The oyster company’s petition for rehearing en banc to the Ninth Circuit, supported by an amicus brief filed by the Sacramento-based Pacific Legal Foundation (PLF), rehashes its unsuccessful arguments presented before the district court and the Ninth Circuit panel. Ultimately, it fails to show why rehearing en banc—an exceptional and rarely-invoked federal court procedure in which all judges on the circuit reconsider a previous panel decision—should be granted in this case.[2]

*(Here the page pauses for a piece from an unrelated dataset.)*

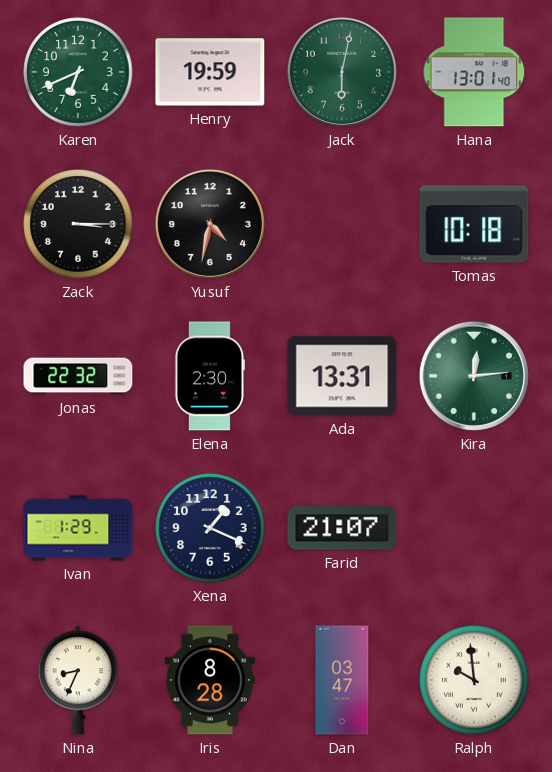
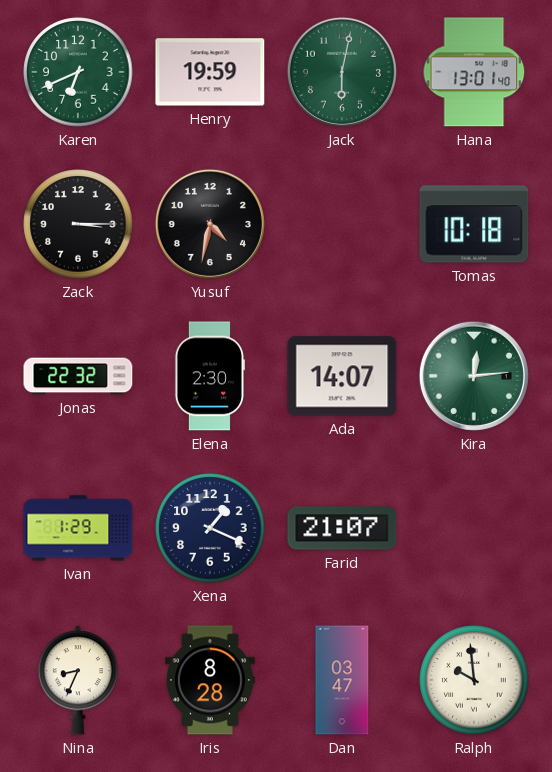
Ada: 13:31 -> 14:07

Under Federal and Ninth Circuit rules, en banc rehearing is “disfavored,” and may only be invoked in one of three circumstances: (1) when en banc consideration is necessary to secure or maintain uniformity of the court’s decisions; (2) the proceeding involves a question of exceptional importance; or (3) when the opinion of a panel directly conflicts with an existing opinion by another court of appeals and substantially affects a rule of national application in which there is an overriding need for national uniformity.

Having failed at oral argument to convince the court on the existence of a circuit split[3], appellants now focus on the latter two prongs, targeting the panel majority’s reference to an allegedly flawed, 1995 Endangered Species Act (ESA) case, Douglas County v. Babbitt, 48 F.3d 1495 (9th Cir.). PLF’s devotes most of its brief to the claim that Douglas County was wrongly decided, that it conflicts with decisions of other circuits, and thus must be reversed along with the decision in DBOC v. Jewell. The Ninth Circuit would be wrong to do so.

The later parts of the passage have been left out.